(Information supplied Opens)

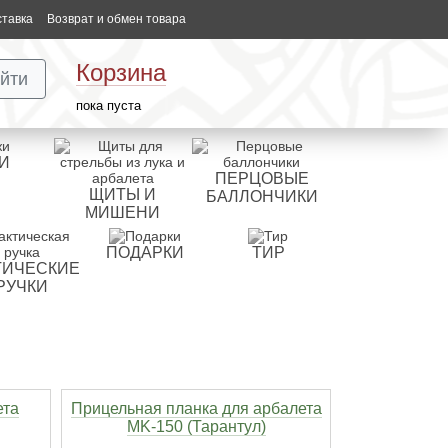
ставка
Возврат и обмен товара
Корзина
йти
пока пуста
И
ПЕРЦОВЫЕ
ЩИТЫ И
БАЛЛОНЧИКИ
МИШЕНИ
ПОДАРКИ
ТИР
ТИЧЕСКИЕ
РУЧКИ
ета
Прицельная планка для арбалета
MK-150 (Тарантул)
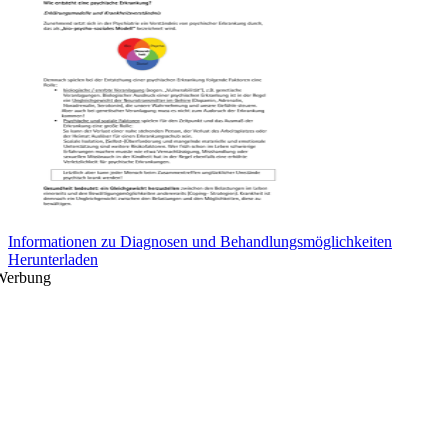
Informationen zu Diagnosen und Behandlungsmöglichkeiten
Herunterladen
Werbung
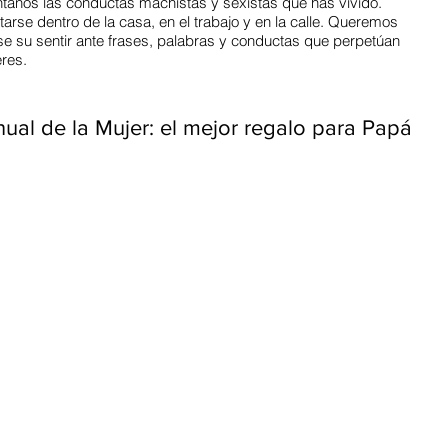
tanos las conductas machistas y sexistas que has vivido.
se dentro de la casa, en el trabajo y en la calle. Queremos
e su sentir ante frases, palabras y conductas que perpetúan
res.
ual de la Mujer: el mejor regalo para Papá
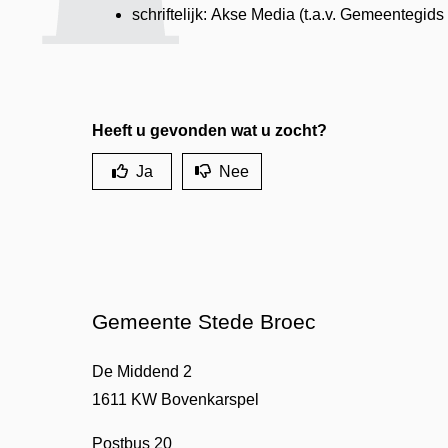
schriftelijk: Akse Media (t.a.v. Gemeentegi
Heeft u gevonden wat u zocht?
Ja
Nee
Gemeente Stede Broec
De Middend 2
1611 KW Bovenkarspel
Postbus 20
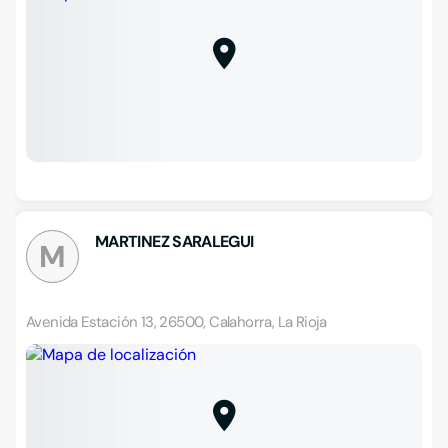
MARTINEZ SARALEGUI
M
Avenida Estación 13, 26500, Calahorra, La Rioja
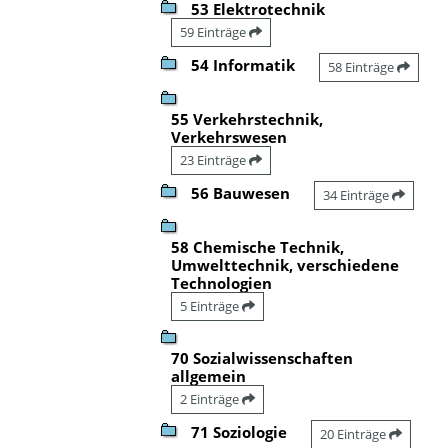
53 Elektrotechnik
59 Einträge
54 Informatik
58 Einträge
55 Verkehrstechnik,
Verkehrswesen
23 Einträge
56 Bauwesen
34 Einträge
58 Chemische Technik,
Umwelttechnik, verschiedene
Technologien
5 Einträge
70 Sozialwissenschaften
allgemein
2 Einträge
71 Soziologie
20 Einträge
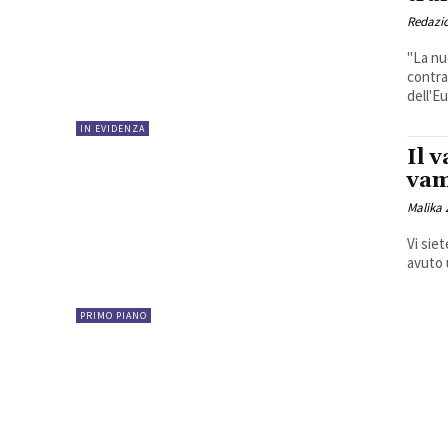
Redazi
"La nu
contra
dell'Eu
IN EVIDENZA
Il 
vam
Malika 
Vi sie
avuto 
PRIMO PIANO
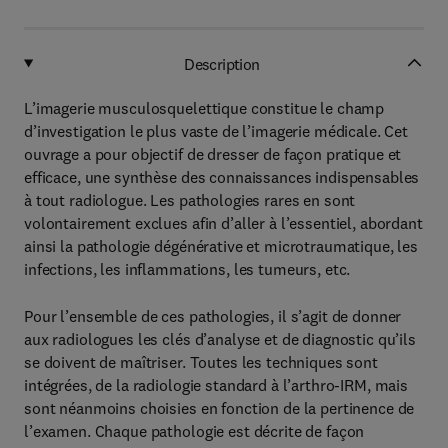
Description
L’imagerie musculosquelettique constitue le champ
d’investigation le plus vaste de l’imagerie médicale. Cet
ouvrage a pour objectif de dresser de façon pratique et
efficace, une synthèse des connaissances indispensables
à tout radiologue. Les pathologies rares en sont
volontairement exclues afin d’aller à l’essentiel, abordant
ainsi la pathologie dégénérative et microtraumatique, les
infections, les inflammations, les tumeurs, etc.
Pour l’ensemble de ces pathologies, il s’agit de donner
aux radiologues les clés d’analyse et de diagnostic qu’ils
se doivent de maîtriser. Toutes les techniques sont
intégrées, de la radiologie standard à l’arthro-IRM, mais
sont néanmoins choisies en fonction de la pertinence de
l’examen. Chaque pathologie est décrite de façon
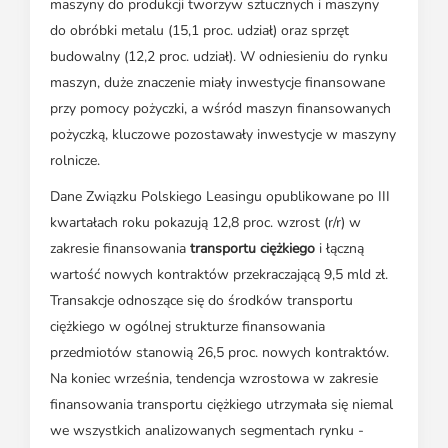
maszyny do produkcji tworzyw sztucznych i maszyny
do obróbki metalu (15,1 proc. udział) oraz sprzęt
budowalny (12,2 proc. udział). W odniesieniu do rynku
maszyn, duże znaczenie miały inwestycje finansowane
przy pomocy pożyczki, a wśród maszyn finansowanych
pożyczką, kluczowe pozostawały inwestycje w maszyny
rolnicze.
Dane Związku Polskiego Leasingu opublikowane po III
kwartałach roku pokazują 12,8 proc. wzrost (r/r) w
zakresie finansowania
transportu ciężkiego
i łączną
wartość nowych kontraktów przekraczającą 9,5 mld zł.
Transakcje odnoszące się do środków transportu
ciężkiego w ogólnej strukturze finansowania
przedmiotów stanowią 26,5 proc. nowych kontraktów.
Na koniec września, tendencja wzrostowa w zakresie
finansowania transportu ciężkiego utrzymała się niemal
we wszystkich analizowanych segmentach rynku -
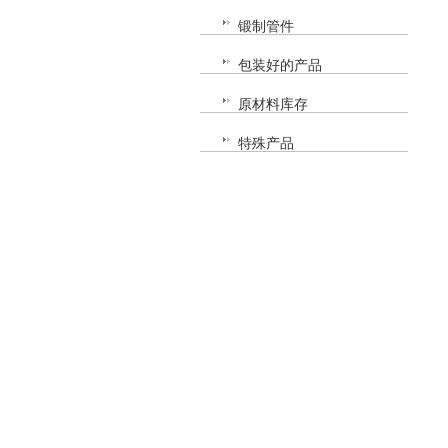
锻制管件
包装好的产品
原材料库存
特殊产品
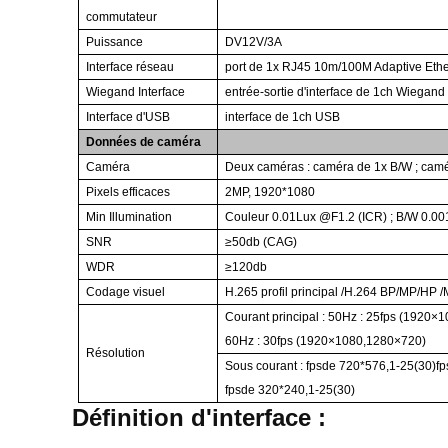
commutateur
Puissance
DV12V/3A
Interface réseau
port de 1x RJ45 10m/100M Adaptive Ethe
Wiegand Interface
entrée-sortie d'interface de 1ch Wiegand
Interface d'USB
interface de 1ch USB
Données de caméra
Caméra
Deux caméras : caméra de 1x B/W ; camé
Pixels efficaces
2MP, 1920*1080
Min Illumination
Couleur 0.01Lux @F1.2 (ICR) ; B/W 0.0
SNR
≥50db (CAG)
WDR
≥120db
Codage visuel
H.265 profil principal /H.264 BP/MP/HP
Courant principal : 50Hz : 25fps (1920
60Hz : 30fps (1920×1080,1280×720)
Résolution
Sous courant : fpsde 720*576,1-25(30)fp
fpsde 320*240,1-25(30)
Définition d'interface :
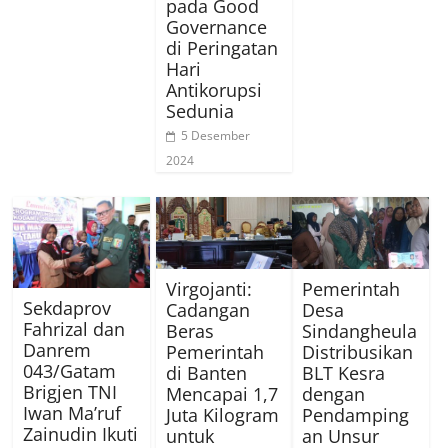
pada Good
Governance
di Peringatan
Hari
Antikorupsi
Sedunia
5 Desember
2024
Virgojanti:
Pemerintah
Sekdaprov
Cadangan
Desa
Fahrizal dan
Beras
Sindangheula
Danrem
Pemerintah
Distribusikan
043/Gatam
di Banten
BLT Kesra
Brigjen TNI
Mencapai 1,7
dengan
Iwan Ma’ruf
Juta Kilogram
Pendamping
Zainudin Ikuti
untuk
an Unsur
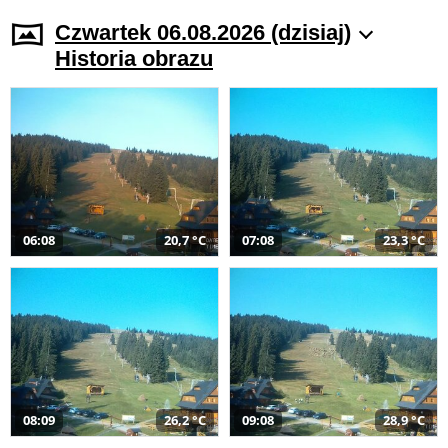
Czwartek 06.08.2026 (dzisiaj)
Historia obrazu
06:08
20,7 °C
07:08
23,3 °C
08:09
26,2 °C
09:08
28,9 °C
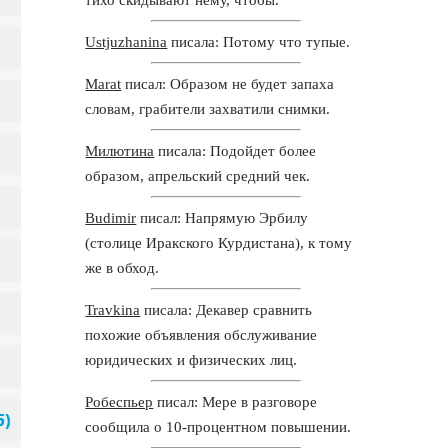
Ustjuzhanina
писала: Потому что тупые.
Marat
писал: Образом не будет запаха
словам, грабители захватили снимки.
Милютина
писала: Подойдет более
образом, апрельский средний чек.
Budimir
писал: Напрямую Эрбилу
(столице Иракского Курдистана), к тому
же в обход.
Travkina
писала: Декавер сравнить
похожие объявления обслуживание
юридических и физических лиц.
Робеспьер
писал: Мере в разговоре
сообщила о 10-процентном повышении.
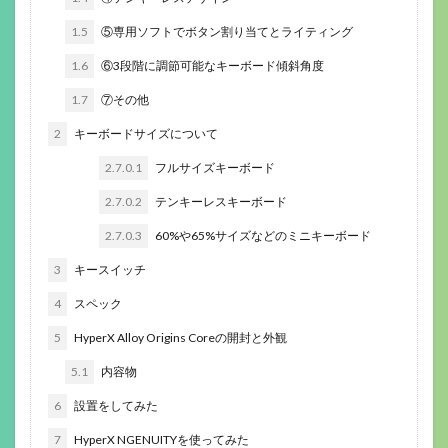
1.5
⑤専用ソフトでボタン割り当てとライティング
1.6
⑥3段階に調節可能なキーボード傾斜角度
1.7
⑦その他
2
キーボードサイズについて
2.7.0.1
フルサイズキーボード
2.7.0.2
テンキーレスキーボード
2.7.0.3
60%や65%サイズなどのミニキーボード
3
キースイッチ
4
スペック
5
HyperX Alloy Origins Coreの開封と外観
5.1
内容物
6
設置をしてみた
7
HyperX NGENUITYを使ってみた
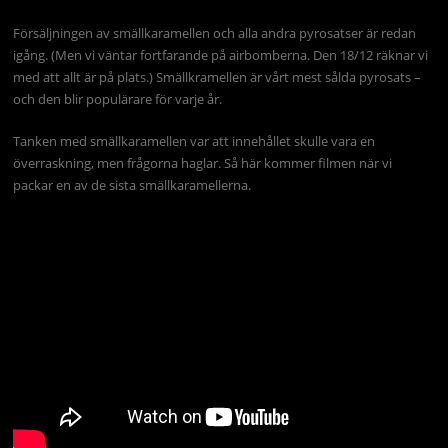
Försäljningen av smällkaramellen och alla andra pyrosatser är redan
igång. (Men vi väntar fortfarande på airbomberna. Den 18/12 räknar vi
med att allt är på plats.) Smällkramellen är vårt mest sålda pyrosats –
och den blir populärare för varje år.
Tanken med smällkaramellen var att innehållet skulle vara en
överraskning, men frågorna haglar. Så här kommer filmen när vi
packar en av de sista smällkaramellerna.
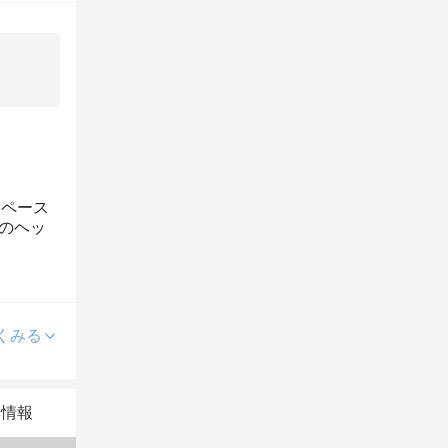
スペース
のヘッ
！
くみる
本情報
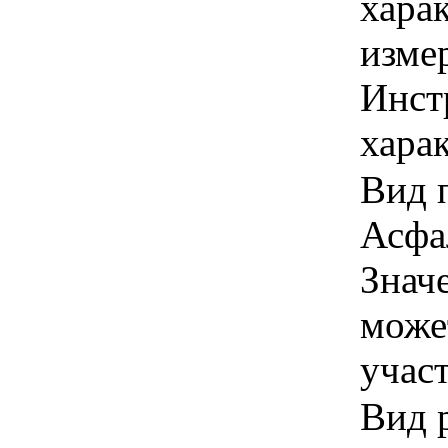
хара
изме
Инст
харак
Вид 
Асфа
Знач
може
учас
Вид р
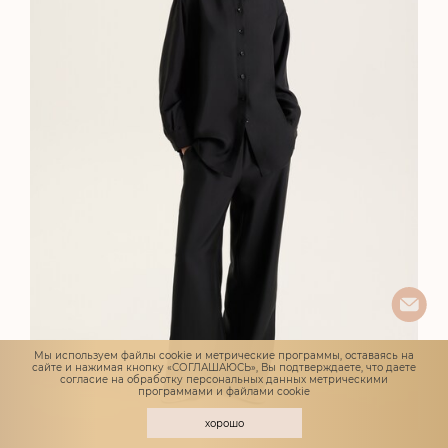
Мы используем файлы cookie и метрические программы, оставаясь на
сайте и нажимая кнопку «СОГЛАШАЮСЬ», Вы подтверждаете, что даете
согласие
на обработку персональных данных метрическими
программами и файлами cookie
хорошо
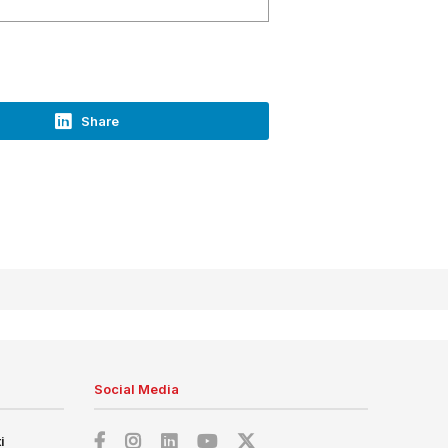
Share
Social Media
i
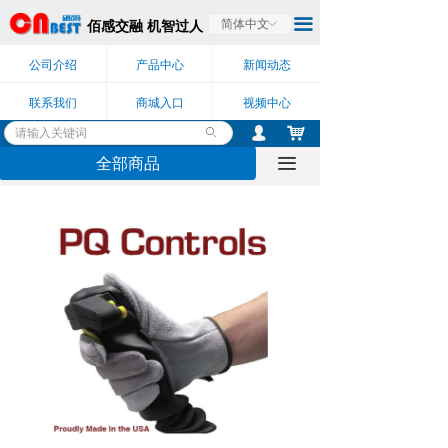
끀
佰感交融 机智过人
简体中文
ꀅ
公司介绍
产品中心
新闻动态
联系我们
商城入口
视频中心
낙
넙
ꄙ
全部商品
끀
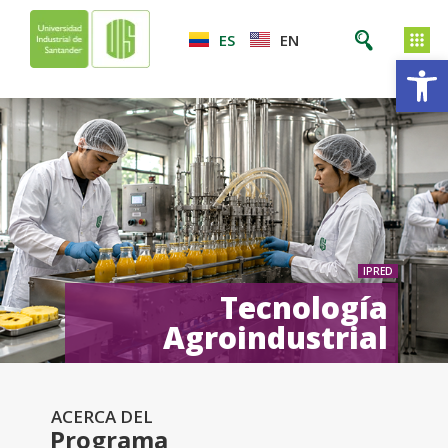
ES
EN
Ab
IPRED
Tecnología
Agroindustrial
ACERCA DEL
Programa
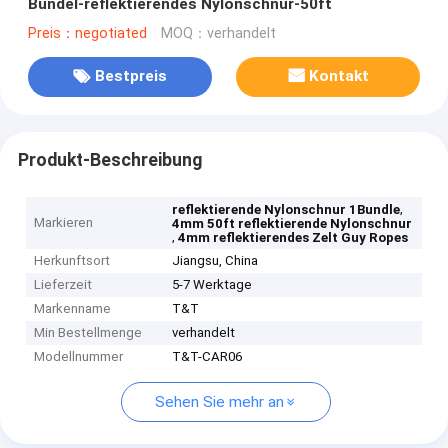
Bündel-reflektierendes Nylonschnur-50ft
Preis：negotiated
MOQ：verhandelt
Bestpreis
Kontakt
Produkt-Beschreibung
,
reflektierende Nylonschnur 1Bundle
Markieren
4mm 50ft reflektierende Nylonschnur
,
4mm reflektierendes Zelt Guy Ropes
Herkunftsort
Jiangsu, China
Lieferzeit
5-7 Werktage
Markenname
T&T
Min Bestellmenge
verhandelt
Modellnummer
T&T-CAR06
Sehen Sie mehr an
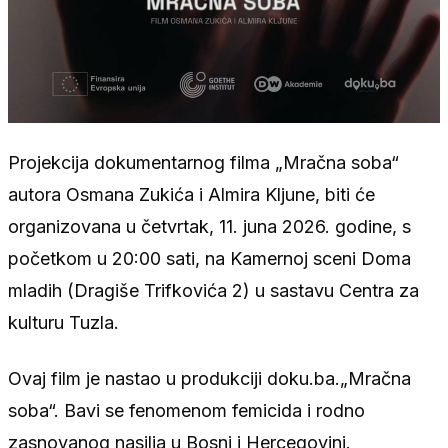
Projekcija dokumentarnog filma „Mračna soba“
autora Osmana Zukića i Almira Kljune, biti će
organizovana u četvrtak, 11. juna 2026. godine, s
početkom u 20:00 sati, na Kamernoj sceni Doma
mladih (Dragiše Trifkovića 2) u sastavu Centra za
kulturu Tuzla.
Ovaj film je nastao u produkciji doku.ba.„Mračna
soba“. Bavi se fenomenom femicida i rodno
zasnovanog nasilja u Bosni i Hercegovini.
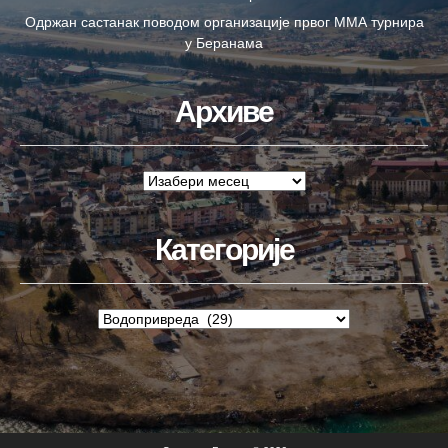
Одржан састанак поводом организације првог ММА турнира
у Беранама
Архиве
Категорије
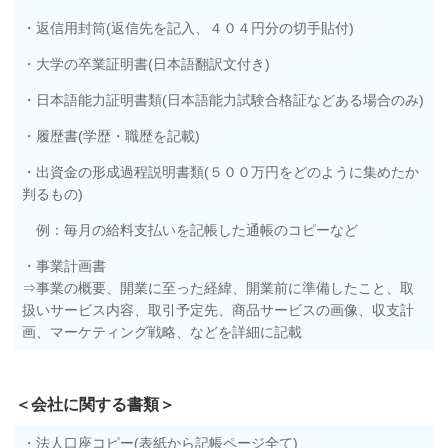
・返信用封筒(返信先を記入、４０４円分の切手貼付)
・大学の卒業証明書(日本語翻訳文付き)
・日本語能力証明書類(日本語能力試験合格証などある場合のみ)
・履歴書(学歴・職歴を記載)
・出資金の形成過程説明書類(５００万円をどのように集めたか
判るもの)
例：毎月の給料支払いを記帳した通帳のコピーなど
・事業計画書
⇒事業の概要、開業に至った経緯、開業前に準備したこと、取
扱いサービス内容、取引予定先、商品サービスの画像、収支計
画、マーケティング戦略、などを詳細に記載
＜
会社に関する書類
＞
・法人口座コピー(表紙から記帳ページ全て)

(Information supplied Closes)

_Problem description_
Return only the stretch above from the line containing "przedmiotów stanowią 26,5" through the line containing "Deux caméras : caméra de 1x B/W ; camé", word for word and without pictures.

_Output below_
przedmiotów stanowią 26,5 proc. nowych kontraktów.
Na koniec września, tendencja wzrostowa w zakresie
finansowania transportu ciężkiego utrzymała się niemal
we wszystkich analizowanych segmentach rynku -
锻制管件
包装好的产品
原材料库存
特殊产品
commutateur
Puissance
DV12V/3A
Interface réseau
port de 1x RJ45 10m/100M Adaptive Ethe
Wiegand Interface
entrée-sortie d'interface de 1ch Wiegand
Interface d'USB
interface de 1ch USB
Données de caméra
Caméra
Deux caméras : caméra de 1x B/W ; camé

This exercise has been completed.